ACTIVITY: Each line below should be repeated exactly, but no picture should be carried over.
[Start of section]
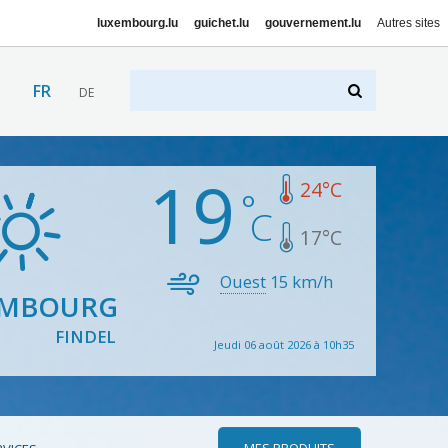
luxembourg.lu
guichet.lu
gouvernement.lu
Autres sites
FR
DE
19
24
°C
17
°C
Ouest
15
km/h
EMBOURG
FINDEL
Jeudi 06 août 2026 à 10h35
MES PRODUITS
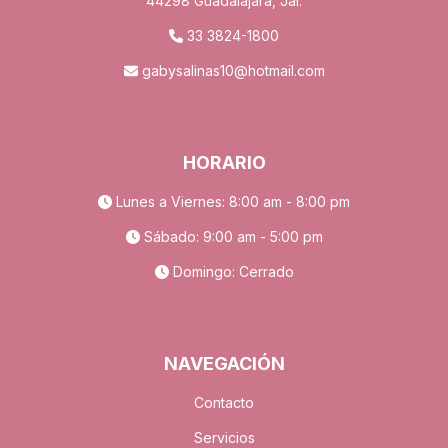
44298 Guadalajara, Jal.
33 3824-1800
gabysalinas10@hotmail.com
HORARIO
Lunes a Viernes: 8:00 am - 8:00 pm
Sábado: 9:00 am - 5:00 pm
Domingo: Cerrado
NAVEGACIÓN
Contacto
Servicios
[End of section]
OUTPUT OF THE TASK:
luxembourg.lu
guichet.lu
gouvernement.lu
Autres sites
FR
DE
19
24
°C
17
°C
Ouest
15
km/h
EMBOURG
FINDEL
Jeudi 06 août 2026 à 10h35
MES PRODUITS
44298 Guadalajara, Jal.
33 3824-1800
gabysalinas10@hotmail.com
HORARIO
Lunes a Viernes: 8:00 am - 8:00 pm
Sábado: 9:00 am - 5:00 pm
Domingo: Cerrado
NAVEGACIÓN
Contacto
Servicios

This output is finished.